Instructions to follow:
Check every line of the material below, and show those that contain "Mentol".

Provided records:

+++++

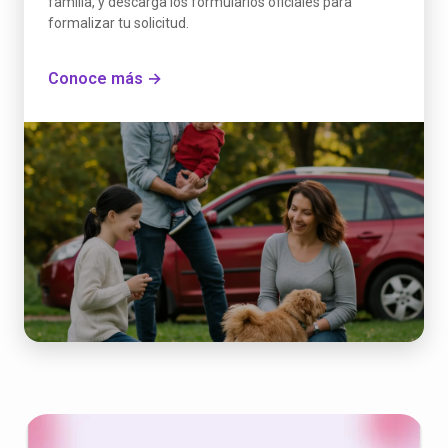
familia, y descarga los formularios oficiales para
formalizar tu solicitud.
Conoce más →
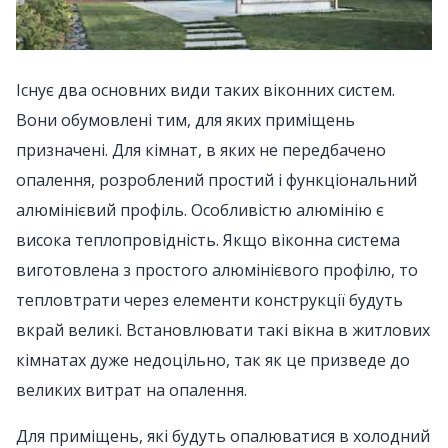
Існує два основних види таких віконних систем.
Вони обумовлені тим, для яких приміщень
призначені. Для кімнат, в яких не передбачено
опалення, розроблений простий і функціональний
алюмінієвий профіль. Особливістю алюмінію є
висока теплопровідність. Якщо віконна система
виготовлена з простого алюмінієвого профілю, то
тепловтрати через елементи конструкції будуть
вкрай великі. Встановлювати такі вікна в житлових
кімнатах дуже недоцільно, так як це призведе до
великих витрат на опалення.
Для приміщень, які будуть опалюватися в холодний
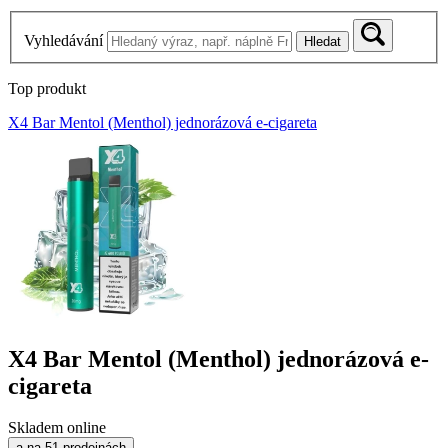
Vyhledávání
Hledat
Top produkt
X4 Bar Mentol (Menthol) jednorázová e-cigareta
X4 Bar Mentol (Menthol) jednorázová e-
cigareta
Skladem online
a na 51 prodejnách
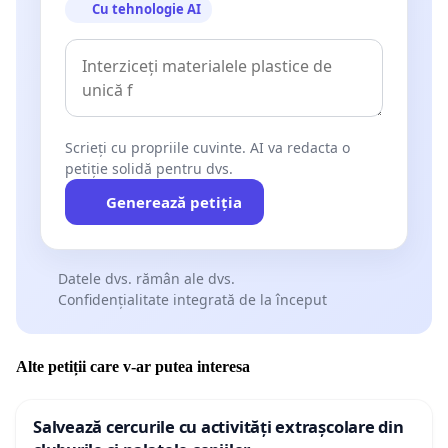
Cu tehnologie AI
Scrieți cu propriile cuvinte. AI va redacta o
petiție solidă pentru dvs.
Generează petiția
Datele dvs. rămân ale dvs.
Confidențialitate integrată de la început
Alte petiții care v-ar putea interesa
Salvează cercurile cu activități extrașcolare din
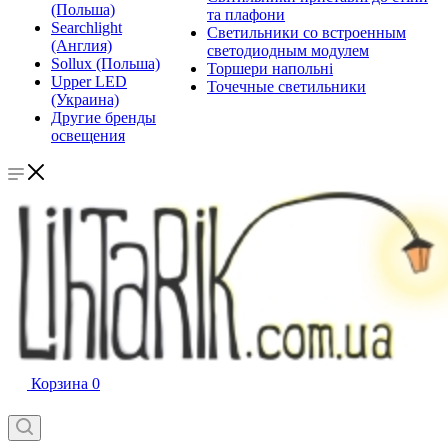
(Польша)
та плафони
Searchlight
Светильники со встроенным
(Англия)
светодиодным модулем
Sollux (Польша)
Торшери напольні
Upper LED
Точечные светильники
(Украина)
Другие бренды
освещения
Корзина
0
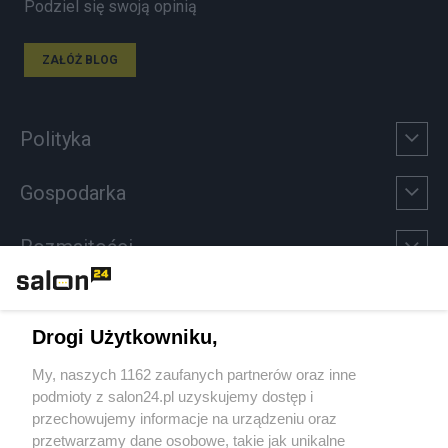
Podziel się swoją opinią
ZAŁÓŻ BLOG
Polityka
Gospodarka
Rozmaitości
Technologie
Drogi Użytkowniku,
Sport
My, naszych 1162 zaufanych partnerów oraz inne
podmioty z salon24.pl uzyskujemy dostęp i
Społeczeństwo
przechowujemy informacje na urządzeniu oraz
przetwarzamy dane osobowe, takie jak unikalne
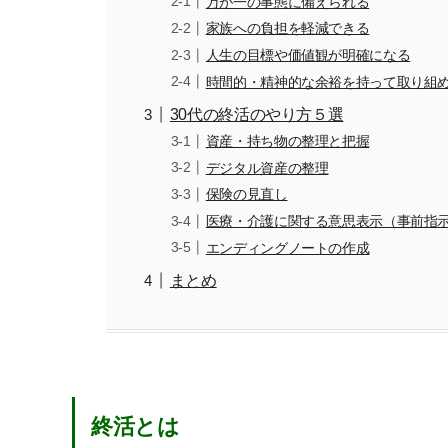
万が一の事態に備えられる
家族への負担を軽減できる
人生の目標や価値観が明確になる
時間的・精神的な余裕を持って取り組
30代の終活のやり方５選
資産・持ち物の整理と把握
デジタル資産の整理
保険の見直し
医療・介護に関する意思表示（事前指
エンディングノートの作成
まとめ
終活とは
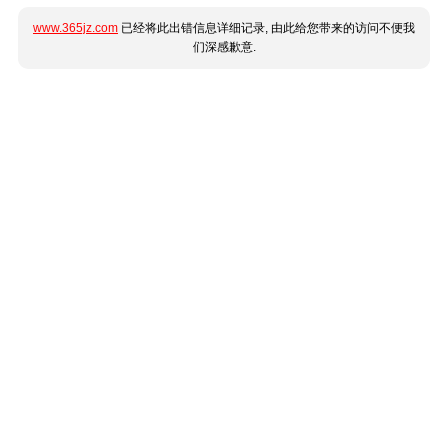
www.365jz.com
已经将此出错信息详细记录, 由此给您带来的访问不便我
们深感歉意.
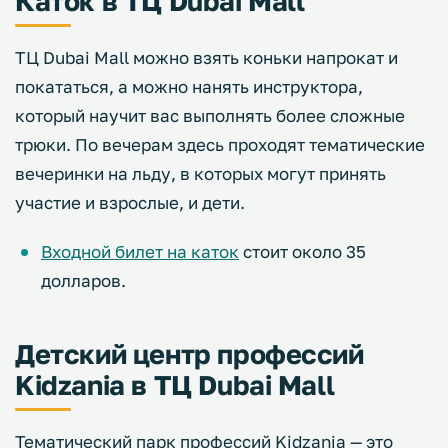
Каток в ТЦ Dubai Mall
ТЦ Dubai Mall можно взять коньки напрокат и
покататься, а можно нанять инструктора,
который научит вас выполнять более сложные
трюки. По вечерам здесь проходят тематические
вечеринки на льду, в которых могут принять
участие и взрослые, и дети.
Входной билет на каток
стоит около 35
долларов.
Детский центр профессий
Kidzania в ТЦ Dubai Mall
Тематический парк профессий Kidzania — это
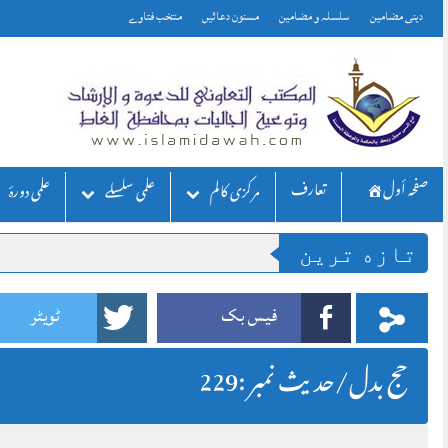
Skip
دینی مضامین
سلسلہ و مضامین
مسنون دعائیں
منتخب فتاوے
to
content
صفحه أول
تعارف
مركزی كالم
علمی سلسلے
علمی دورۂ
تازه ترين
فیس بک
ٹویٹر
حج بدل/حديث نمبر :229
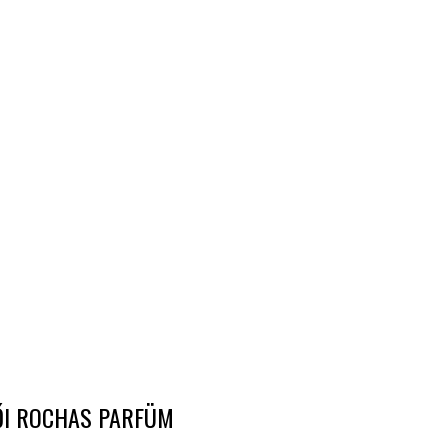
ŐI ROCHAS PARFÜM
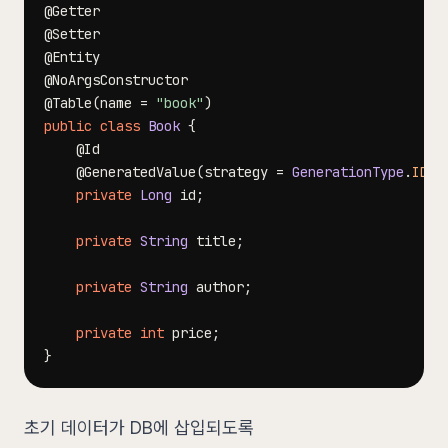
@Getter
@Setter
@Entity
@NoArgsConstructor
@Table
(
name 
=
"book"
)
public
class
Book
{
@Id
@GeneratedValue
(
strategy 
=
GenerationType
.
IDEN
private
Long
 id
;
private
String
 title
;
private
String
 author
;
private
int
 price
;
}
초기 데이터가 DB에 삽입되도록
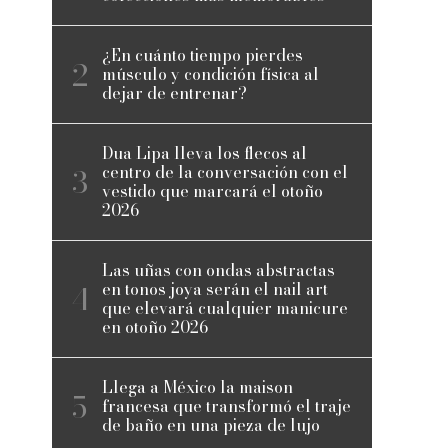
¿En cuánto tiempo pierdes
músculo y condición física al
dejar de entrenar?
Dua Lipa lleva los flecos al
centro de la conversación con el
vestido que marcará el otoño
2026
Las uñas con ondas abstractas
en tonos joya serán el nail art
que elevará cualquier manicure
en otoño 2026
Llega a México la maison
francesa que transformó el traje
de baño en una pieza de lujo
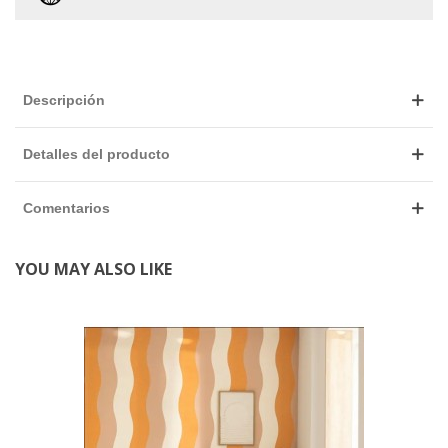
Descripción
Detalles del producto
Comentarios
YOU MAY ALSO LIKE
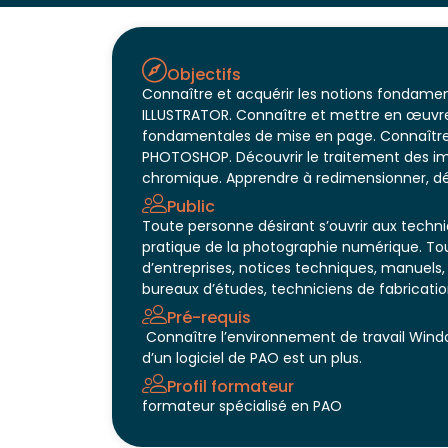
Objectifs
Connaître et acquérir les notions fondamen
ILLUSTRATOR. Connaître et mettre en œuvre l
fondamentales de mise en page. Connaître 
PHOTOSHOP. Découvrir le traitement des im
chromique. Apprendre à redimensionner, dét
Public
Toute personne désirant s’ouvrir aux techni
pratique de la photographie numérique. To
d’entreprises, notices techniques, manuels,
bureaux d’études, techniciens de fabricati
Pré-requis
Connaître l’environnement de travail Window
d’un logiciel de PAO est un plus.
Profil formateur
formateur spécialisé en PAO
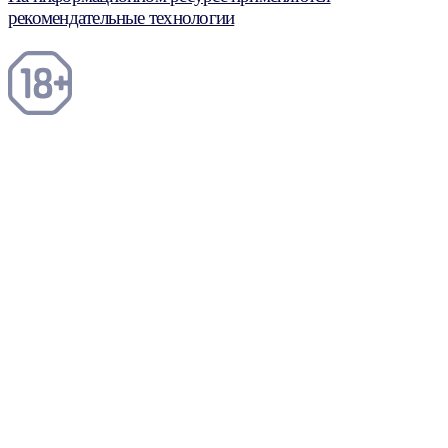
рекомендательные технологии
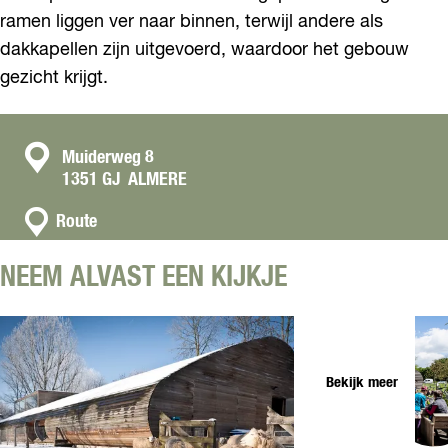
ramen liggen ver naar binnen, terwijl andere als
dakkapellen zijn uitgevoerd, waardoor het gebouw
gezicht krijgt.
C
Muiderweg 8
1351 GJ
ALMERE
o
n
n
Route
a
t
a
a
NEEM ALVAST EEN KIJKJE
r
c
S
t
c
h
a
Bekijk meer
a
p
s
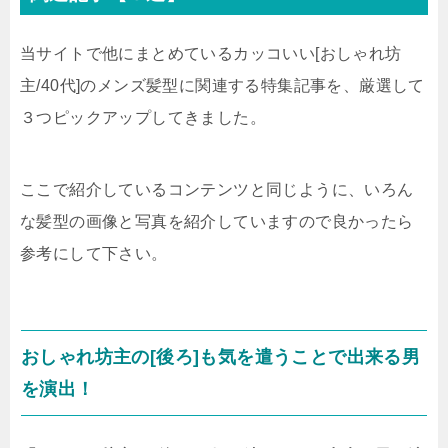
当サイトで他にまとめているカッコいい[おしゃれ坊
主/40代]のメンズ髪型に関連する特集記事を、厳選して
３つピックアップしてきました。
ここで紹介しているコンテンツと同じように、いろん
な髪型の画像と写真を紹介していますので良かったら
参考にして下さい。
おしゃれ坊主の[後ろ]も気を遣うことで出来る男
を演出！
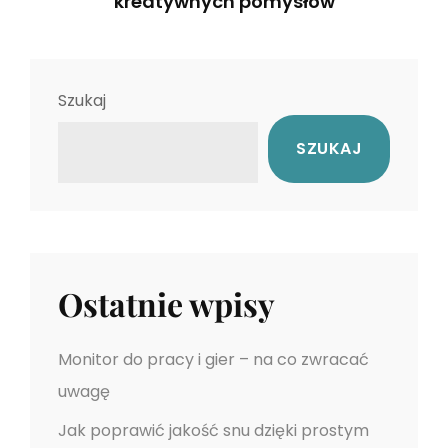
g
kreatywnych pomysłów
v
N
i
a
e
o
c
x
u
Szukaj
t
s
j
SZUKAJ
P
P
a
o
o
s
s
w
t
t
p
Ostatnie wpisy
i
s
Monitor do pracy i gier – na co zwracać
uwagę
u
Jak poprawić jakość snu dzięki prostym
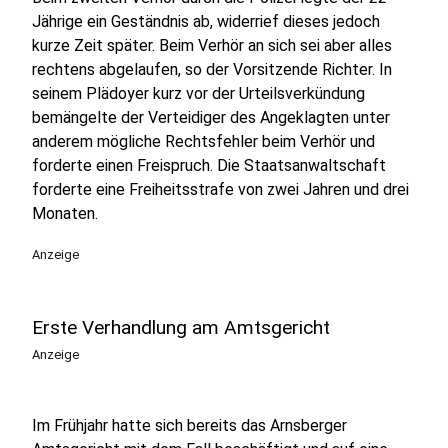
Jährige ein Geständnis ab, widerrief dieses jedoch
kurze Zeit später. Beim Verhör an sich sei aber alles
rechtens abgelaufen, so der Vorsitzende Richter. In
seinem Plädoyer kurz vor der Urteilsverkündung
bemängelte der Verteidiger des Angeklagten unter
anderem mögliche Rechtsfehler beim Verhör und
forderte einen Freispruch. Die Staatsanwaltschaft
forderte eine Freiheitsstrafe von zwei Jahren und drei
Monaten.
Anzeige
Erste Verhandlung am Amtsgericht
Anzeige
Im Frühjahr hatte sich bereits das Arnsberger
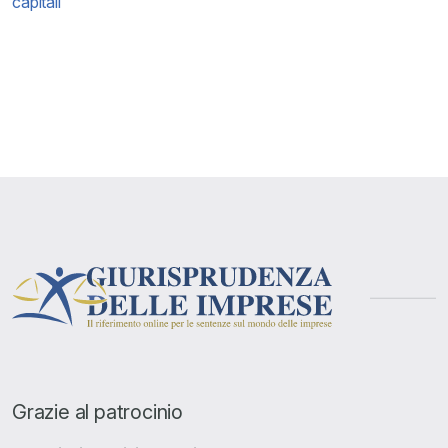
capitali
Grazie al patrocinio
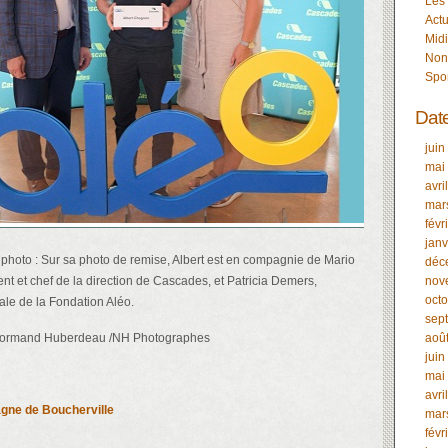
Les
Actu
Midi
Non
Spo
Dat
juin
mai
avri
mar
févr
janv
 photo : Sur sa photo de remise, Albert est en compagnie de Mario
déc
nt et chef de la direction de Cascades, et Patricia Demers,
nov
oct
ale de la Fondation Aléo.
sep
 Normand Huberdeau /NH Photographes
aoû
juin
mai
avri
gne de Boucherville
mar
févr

+++++

Answer box:
X4 Bar Mentol (Menthol) jednorázová e-cigareta
X4 Bar Mentol (Menthol) jednorázová e-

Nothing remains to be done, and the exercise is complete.